Born plain Charles Russell, in Newry, Co.Down, the man who would become Baron Killowen, and who would torment the infamous forger Richard Pigott in the witness box, in his defence of Charles Stewart Parnell, was one of five children. He was also the only sibling in the Russell family who did not enter the religious life. His three sisters all became nuns, his brother a Jesuit priest.
He was a highly successful Queen’s Counsel in London, a moderate nationalist MP, and rose to become Lord Chief Justice of England, the first Catholic to hold the office in centuries. However, it is for his forensic grilling of the dubious journalist, turncoat, and pornographer, Richard Pigott at the Times Commission hearings in 1889 that he is justly celebrated.
Pigott had fallen on hard times by the 1880s—he had, at one point, been a relatively prosperous newspaper proprietor who, in 1868, went to jail on a point of principle after a defence of the Manchester Martyrs in one of his newspapers. He had been affiliated to the Fenians, but accusations of his embezzlement of IRB funds put paid to that association. In 1881 he sold his newspapers to Parnell, but went through the four thousand pounds he received from the Land League, in short order.
Pigott had sold the Times a pup … at least twice over. He had passed on, for payment, a letter that suggested Parnell supported those who carried out the brutal Phoenix Park murders of the Chief Secretary of Ireland, Lord Frederick Cavendish, and the Under Secretary, Thomas H.Burke, in May 1882. Parnell vehemently denied the veracity of the letter. A Commission was established which, in essence, pitched the Times newspaper against Parnell, and most of the senior members of his party.
The letter in question, published in facsimile by the Times in April 1887, was one of a number that had been forged, quite cleverly, by Pigott himself. He had, however, left a couple of hostages to fortune in the material he had supplied to the Times. Pigott was not quite as literate as one might have expected a former newspaper editor to be. He was a dreadful speller. Observers who closely examined the cache of correspondence he had provided to the Times noted a couple of howlers. In one case, for example, he had spelt the word ‘hesitancy’ as h-e-s-i-t-e-n-c-y.

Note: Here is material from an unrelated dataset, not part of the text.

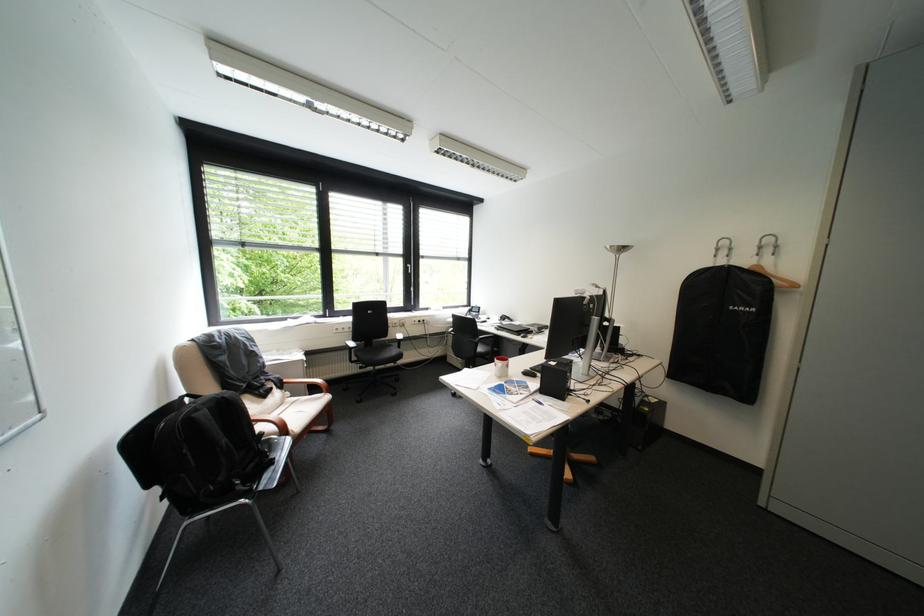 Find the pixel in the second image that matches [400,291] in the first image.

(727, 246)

When he began his cross-examination of this crucial Times witness Russell puzzled the onlookers by handing Pigott a sheet of paper and asking him to write a number of words on it. One of those was ‘hesitancy’. He then casually took back the paper, glanced at it, and ignored it for most of the next two days.

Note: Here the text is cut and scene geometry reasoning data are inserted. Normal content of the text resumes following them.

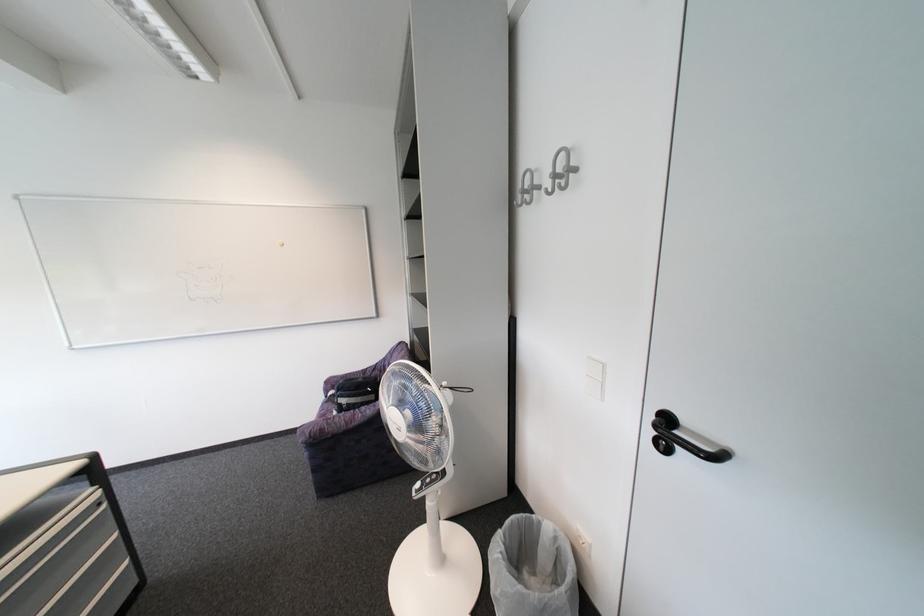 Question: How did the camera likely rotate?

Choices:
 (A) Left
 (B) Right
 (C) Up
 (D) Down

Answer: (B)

Russell then proceeded to reduce Pigott to a gibbering wreck, catching him out in his elaborate system of deception. Before the future Lord Chief Justice was finished, most of the observers, and even the three learned presiding judges, had been reduced to tears of laughter, at Pigott’s many contradictions, and obvious lies.
Then, as a coup de grace, Russell returned to the mysterious page. After a few more barbed questions he pointed out that in one of the letters retained by the Times, and handed over to the defence under ‘discovery’, the word hesitancy had been mis-spelt. The erroneous spelling, he demonstrated, was precisely that chosen by Pigott the previous day, when asked to write the word on the enigmatic piece of paper. Pigott went a couple of stages beyond gibbering wreck, and no one in the court had the slightest doubt, but that he had forged all the letters upon which the Times depended to make its case.
Pigott fled shortly after the commission of inquiry adjourned, admitted his guilt in a letter to the tribunal, and shot himself dead in Madrid a few days later, in order to avoid arrest. Parnell subsequently sued the Times for defamation in a London libel court, and won £5000. In subsequent years, at public meetings, when a heckler wished to suggest that a platform speaker had ‘sold out’ or betrayed his cause, the aggrieved party would yell ‘spell hesitancy’ at the top of his voice.
Charles Russell, inquisitor extraordinaire, destroyed the credibility of the hapless forger, Richard Pigott one hundred and twenty-eight years ago, on this day.